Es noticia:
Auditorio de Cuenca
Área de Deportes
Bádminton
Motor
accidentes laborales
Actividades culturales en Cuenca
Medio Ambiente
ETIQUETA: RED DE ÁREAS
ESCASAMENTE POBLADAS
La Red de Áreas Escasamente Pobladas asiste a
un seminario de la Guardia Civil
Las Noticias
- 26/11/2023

---

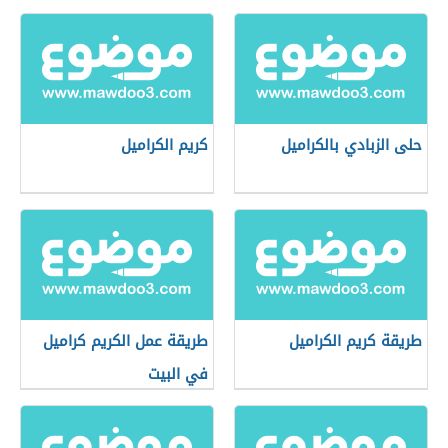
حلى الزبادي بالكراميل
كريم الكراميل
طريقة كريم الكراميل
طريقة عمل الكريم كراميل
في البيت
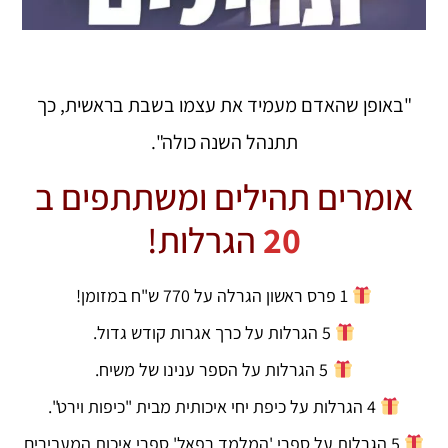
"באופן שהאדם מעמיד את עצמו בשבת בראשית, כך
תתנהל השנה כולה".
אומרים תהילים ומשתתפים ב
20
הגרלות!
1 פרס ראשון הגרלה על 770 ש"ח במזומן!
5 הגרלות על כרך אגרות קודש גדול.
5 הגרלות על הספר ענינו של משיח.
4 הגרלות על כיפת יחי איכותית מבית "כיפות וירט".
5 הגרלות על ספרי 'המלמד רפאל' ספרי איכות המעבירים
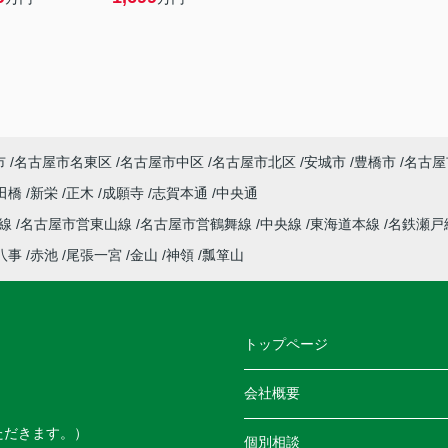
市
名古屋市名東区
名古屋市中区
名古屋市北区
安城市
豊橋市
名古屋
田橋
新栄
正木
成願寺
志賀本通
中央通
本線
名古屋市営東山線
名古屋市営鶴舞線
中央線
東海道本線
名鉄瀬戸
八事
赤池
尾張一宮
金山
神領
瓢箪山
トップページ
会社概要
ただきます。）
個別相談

TRY IT
Across the material, count every line that holds "Cuenca" and state only how many there are.

EXERCISE RESPONSE
2